The magnitude 9 megathrust earthquake off Tohoku, Japan, in March 2011 had an unexpected size for a region which experienced only few events with magnitude larger than 8 in the past millennium. The event originated at crustal depths along a segment of the Japanese subduction zone, where large slip deficit and strong interplate coupling have been detected by inland deformation measurements. The pattern of seismicity occurrence and the mechanical coupling between the different sectors of the Japan slab suggest that its morphology and segmentation are influenced by the presence of oceanic fracture zones.

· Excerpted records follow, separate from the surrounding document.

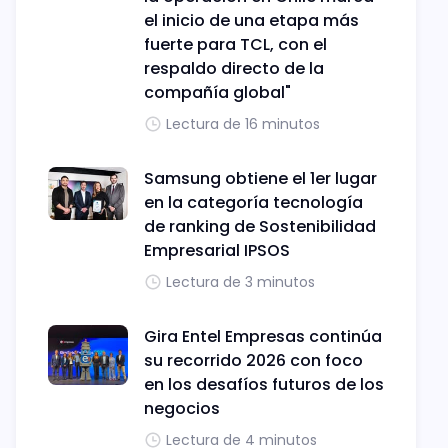
el inicio de una etapa más
fuerte para TCL, con el
respaldo directo de la
compañía global"
Lectura de 16 minutos
Samsung obtiene el 1er lugar
en la categoría tecnología
de ranking de Sostenibilidad
Empresarial IPSOS
Lectura de 3 minutos
Gira Entel Empresas continúa
su recorrido 2026 con foco
en los desafíos futuros de los
negocios
Lectura de 4 minutos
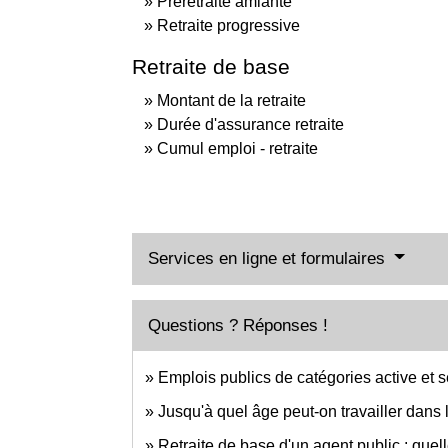
Préretraite amiante
Retraite progressive
Retraite de base
Montant de la retraite
Durée d'assurance retraite
Cumul emploi - retraite
Services en ligne et formulaires
Questions ? Réponses !
Emplois publics de catégories active et s
Jusqu'à quel âge peut-on travailler dans 
Retraite de base d'un agent public : quel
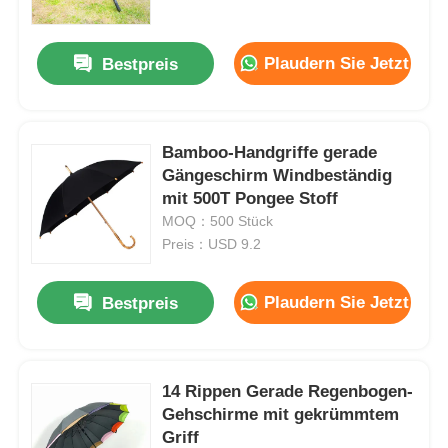
Plaudern Sie Jetzt
Bestpreis
Bamboo-Handgriffe gerade
Gängeschirm Windbeständig
mit 500T Pongee Stoff
MOQ：500 Stück
Preis：USD 9.2
Plaudern Sie Jetzt
Bestpreis
Startseite
Produkte
14 Rippen Gerade Regenbogen-
Gehschirme mit gekrümmtem
Griff
Über uns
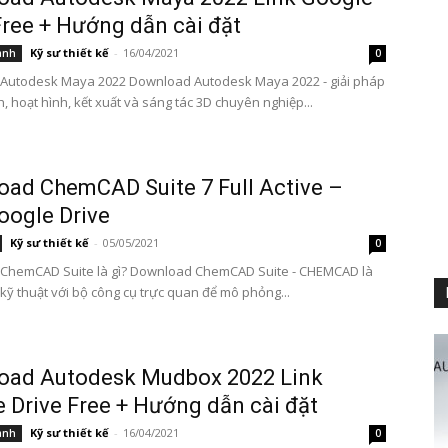
Free + Hướng dẫn cài đặt
Kỹ sư thiết kế
-
16/04/2021
ành
0
Autodesk Maya 2022 Download Autodesk Maya 2022 - giải pháp
, hoạt hình, kết xuất và sáng tác 3D chuyên nghiệp...
ad ChemCAD Suite 7 Full Active –
oogle Drive
Kỹ sư thiết kế
-
05/05/2021
0
ChemCAD Suite là gì? Download ChemCAD Suite - CHEMCAD là
ỹ thuật với bộ công cụ trực quan để mô phỏng...
oad Autodesk Mudbox 2022 Link
 Drive Free + Hướng dẫn cài đặt
Kỹ sư thiết kế
-
16/04/2021
ành
0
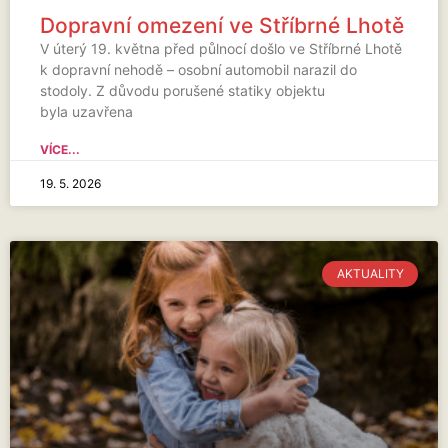
Dopravní omezení ve Stříbrné Lhotě
V úterý 19. května před půlnocí došlo ve Stříbrné Lhotě
k dopravní nehodě – osobní automobil narazil do
stodoly. Z důvodu porušené statiky objektu
byla uzavřena
VÍCE...
19. 5. 2026
AKTUALITY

To image the rupture process and the total slip in detail, we applied a novel amplitude backprojection technique to waveforms recorded by the dense Japanese accelerometer arrays. The waveforms were integrated twice to obtain ground displacement and were band-pass filtered between 0.05 and 0.4 Hz. In a series of synthetic tests, we verified that our method correctly retrieves relative locations of strongly radiating sources (asperities) and the temporal evolution.
Our results show that the earthquake began as a small-size bilateral rupture, slowly propagating mainly updip along the slab and triggering the breakage of a larger-size asperity at shallower depths nearby the trench. This resulted in a cumulative slip at the ocean bottom reaching values as large as 50 m and causing high-amplitude tsunami waves. For a long time the rupture remained confined in a 100-150 km wide slab segment, delimited by the westward prolongation of two oceanic fractures, before propagating further to the southwest, parallel to the trench.
The occurrence of large slip at shallow depths likely favored the rupture to propagate across contiguous slab segments and contributed to build up a giant size megathrust earthquake. The lateral variations in the slab surface geometry may act as geometrical and/or mechanical barriers finally controlling the earthquake rupture nucleation, evolution and arrest. Locations and rupture histories of the two main asperities suggest two seismic cycles with large events occurring every few decades at the deeper portion and megathrusts every thousand years at the shallow portion of the slab.